------ RECORDS TO PROCESS ------
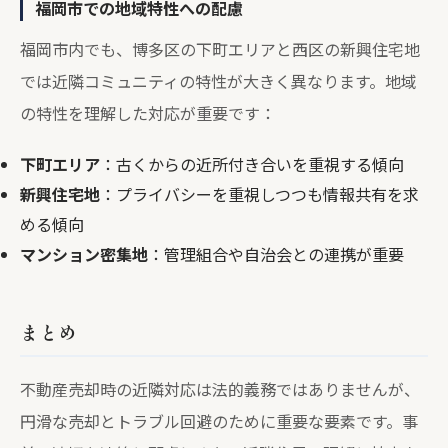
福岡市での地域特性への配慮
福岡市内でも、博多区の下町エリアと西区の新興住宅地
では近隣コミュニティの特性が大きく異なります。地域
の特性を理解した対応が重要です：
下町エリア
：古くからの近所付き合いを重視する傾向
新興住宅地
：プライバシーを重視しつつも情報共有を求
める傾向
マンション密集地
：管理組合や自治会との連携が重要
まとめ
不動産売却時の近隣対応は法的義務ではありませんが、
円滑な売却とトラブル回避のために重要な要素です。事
------
# WORK TO BE COMPLETED
Everything in the material goes into the copy exactly, except the images.

# WRITTEN SOLUTION
福岡市での地域特性への配慮
福岡市内でも、博多区の下町エリアと西区の新興住宅地
では近隣コミュニティの特性が大きく異なります。地域
の特性を理解した対応が重要です：
下町エリア
：古くからの近所付き合いを重視する傾向
新興住宅地
：プライバシーを重視しつつも情報共有を求
める傾向
マンション密集地
：管理組合や自治会との連携が重要
まとめ
不動産売却時の近隣対応は法的義務ではありませんが、
円滑な売却とトラブル回避のために重要な要素です。事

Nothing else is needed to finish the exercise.